Winnipeg kicks off 2023 Real to Reel Film Festival following a COVID-19 hiatus

Film festival back after COVID-19 hiatus and organizers say it's important to see community members gather again. @_morganmodjeski reports.

By Morgan Modjeski

This weekend, Winnipeg will play host to an assortment of feature, short and documentary films in a celebration of the moving picture, as the city’s Real to Reel film festival is back in full force following a COVID-19 hiatus and organizers say it’s important to see the community gathering again.

“All the buzz and people working together, talking together, I love that feeling. Because film was meant to be seen in the community,” said Paul Boge, coordinator of Real to Reel Film Festival.

Boge says “nowadays, a lot of the time, we see films by ourselves, but to see them in the community and talk about them afterward is one of the best benefits of film festivals.”

Boge is the festival’s coordinator. He says the event received more than 250 submissions in 2023, with that number whittled down to 32 selections for the festival.

With more than 5,000 audience members expected over the course of the festival, he says these types of events play an important role in the city’s growing film industry community.

Paul Boge, coordinator of the Real to Reel Film Festival, says it’s exciting to see community members gather again in 2023. (Courtesy: Morgan Modjeski/CityNews)

“When kids are growing up in Winnipeg now, they can see a future in this city for making big, quality productions. So when they can see all of the different film people that are coming into Winnipeg, it’s no longer that you have to leave somewhere, to be a filmmaker, you can do that right here in Winnipeg.”

This year’s festival will see a variety of films and movies showcased, ranging from feature-length films like “Elvis the Pig” to “Back to Square One” a documentary that examines the expansion of a Mennonite Brethren radio ministry from Winnipeg to international audiences.

For Boge, he says connecting filmmakers to new audiences is an important part of the process of film-making overall, saying it’s at these events filmmakers get feedback and support that allows them to grow in their art, saying the festival attracts movie makers with budgets of $100 to millions.

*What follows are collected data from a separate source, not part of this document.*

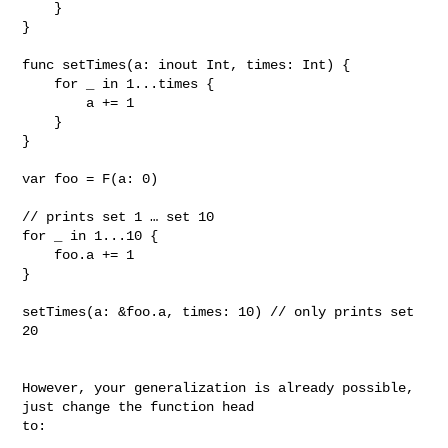
    }

}

func setTimes(a: inout Int, times: Int) {

    for _ in 1...times {

        a += 1

    }

}

var foo = F(a: 0)

// prints set 1 … set 10

for _ in 1...10 {

    foo.a += 1

}

setTimes(a: &foo.a, times: 10) // only prints set 
20

However, your generalization is already possible, 
just change the function head 

to:
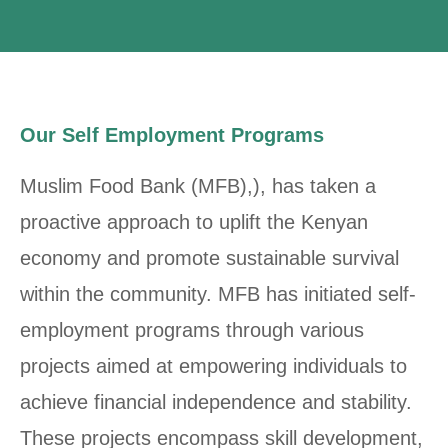
Our Self Employment Programs
Muslim Food Bank (MFB),), has taken a
proactive approach to uplift the Kenyan
economy and promote sustainable survival
within the community. MFB has initiated self-
employment programs through various
projects aimed at empowering individuals to
achieve financial independence and stability.
These projects encompass skill development,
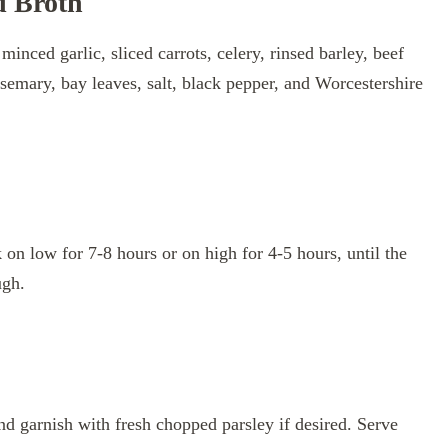
d Broth
inced garlic, sliced carrots, celery, rinsed barley, beef
semary, bay leaves, salt, black pepper, and Worcestershire
on low for 7-8 hours or on high for 4-5 hours, until the
ugh.
nd garnish with fresh chopped parsley if desired. Serve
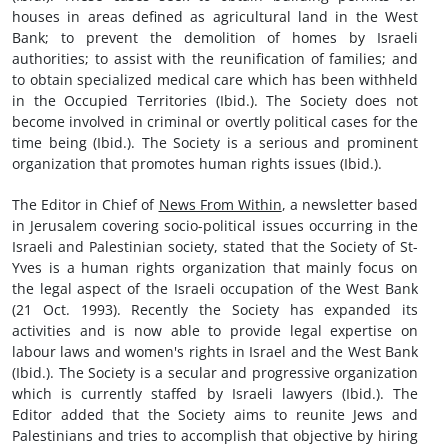
houses in areas defined as agricultural land in the West
Bank; to prevent the demolition of homes by Israeli
authorities; to assist with the reunification of families; and
to obtain specialized medical care which has been withheld
in the Occupied Territories (Ibid.). The Society does not
become involved in criminal or overtly political cases for the
time being (Ibid.). The Society is a serious and prominent
organization that promotes human rights issues (Ibid.).
The Editor in Chief of
News From Within
, a newsletter based
in Jerusalem covering socio-political issues occurring in the
Israeli and Palestinian society, stated that the Society of St-
Yves is a human rights organization that mainly focus on
the legal aspect of the Israeli occupation of the West Bank
(21 Oct. 1993). Recently the Society has expanded its
activities and is now able to provide legal expertise on
labour laws and women's rights in Israel and the West Bank
(Ibid.). The Society is a secular and progressive organization
which is currently staffed by Israeli lawyers (Ibid.). The
Editor added that the Society aims to reunite Jews and
Palestinians and tries to accomplish that objective by hiring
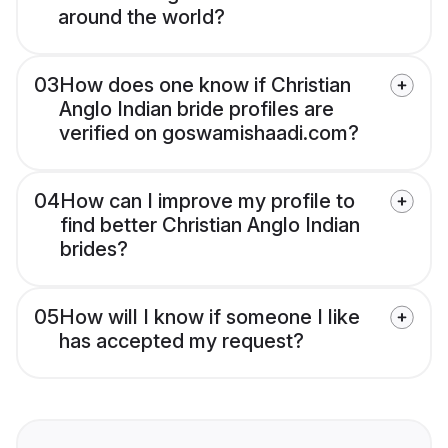
around the world?
03
How does one know if Christian
Anglo Indian bride profiles are
verified on goswamishaadi.com?
04
How can I improve my profile to
find better Christian Anglo Indian
brides?
05
How will I know if someone I like
has accepted my request?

He says “the number one way to become a filmmaker is to make a film … and so you don’t get better by hiding in a closet, you get better by making these films, putting them out there and hopefully getting them to a festival and then seeing it in front of an audience that’s not directly connected to you.”

The event is set to run throughout the weekend at the North Kildonan Mennonite Brethren Church and Boge says it’s not only a chance to help grow the industry but potentially inspire others as well, even if they’re just getting their footing in the industry.

“When you have a filmmaker who is able to talk to an audience directly, it helps to demystify the entire filmmaking process. In the end, these are people like you and me, who are making movies and connecting with an audience.”